[Collected data]
= Beginning of Section =

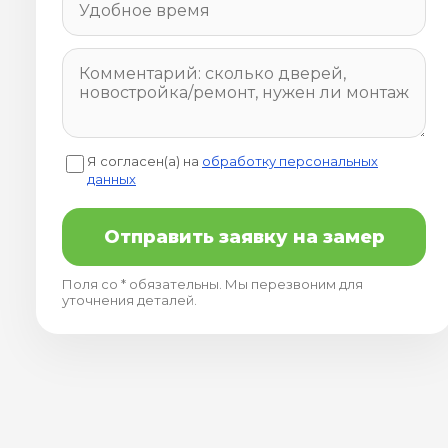
Я согласен(а) на
обработку персональных
данных
Отправить заявку на замер
Поля со * обязательны. Мы перезвоним для
уточнения деталей.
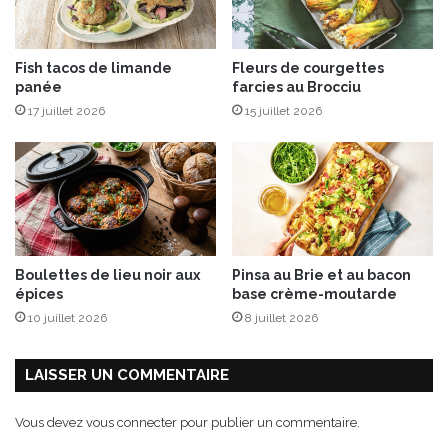
m
o
e
m
s
p
Fish tacos de limande
Fleurs de courgettes
d
a
panée
farcies au Brocciu
e
g
s
17 juillet 2026
15 juillet 2026
n
C
é
h
d
a
e
m
s
p
e
s
s
P
Boulettes de lieu noir aux
Pinsa au Brie et au bacon
e
épices
base crème-moutarde
t
10 juillet 2026
8 juillet 2026
i
t
s
LAISSER UN COMMENTAIRE
L
é
Vous devez
vous connecter
pour publier un commentaire.
g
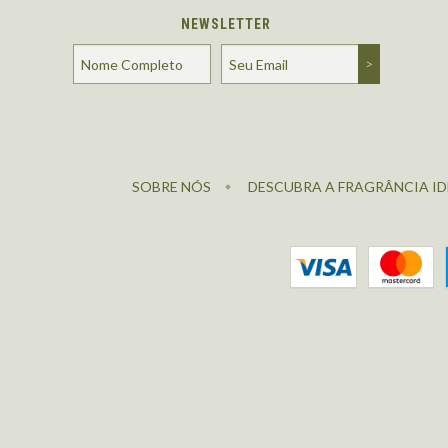
NEWSLETTER
SOBRE NÓS
DESCUBRA A FRAGRÂNCIA ID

= End of Section =

§ To do:
Copy out all lines above that include the string "juillet".

§ Response to the task:
17 juillet 2026
15 juillet 2026
10 juillet 2026
8 juillet 2026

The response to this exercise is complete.